- [AIM OF THE EXERCISE]:
Only one stretch of the listing below is wanted. Begin at the line that has "VIDEO OF ONE OF OUR TAILORED BOOT LINER MATS", stop after the line that has "BEING FITTED", and repeat every line in between exactly.

- [INFORMATION GIVEN]:
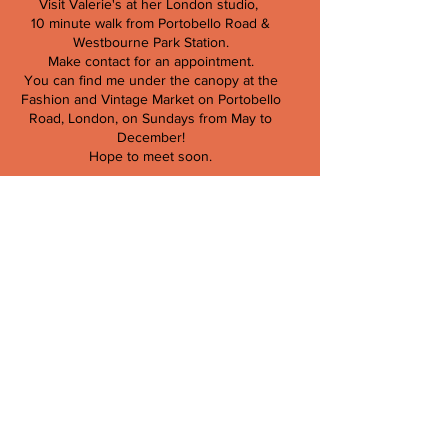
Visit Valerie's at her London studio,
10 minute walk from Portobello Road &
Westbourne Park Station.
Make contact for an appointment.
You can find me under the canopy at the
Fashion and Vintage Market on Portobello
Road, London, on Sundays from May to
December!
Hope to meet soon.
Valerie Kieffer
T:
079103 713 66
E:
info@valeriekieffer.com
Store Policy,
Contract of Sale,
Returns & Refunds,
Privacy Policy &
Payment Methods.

==

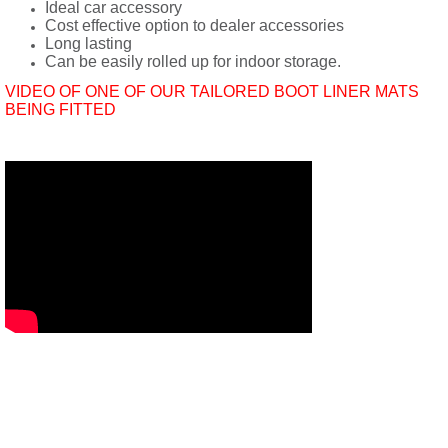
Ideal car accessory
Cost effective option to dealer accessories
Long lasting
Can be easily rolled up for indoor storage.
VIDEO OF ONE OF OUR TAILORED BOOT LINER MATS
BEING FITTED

- [THE ANSWER]:
VIDEO OF ONE OF OUR TAILORED BOOT LINER MATS
BEING FITTED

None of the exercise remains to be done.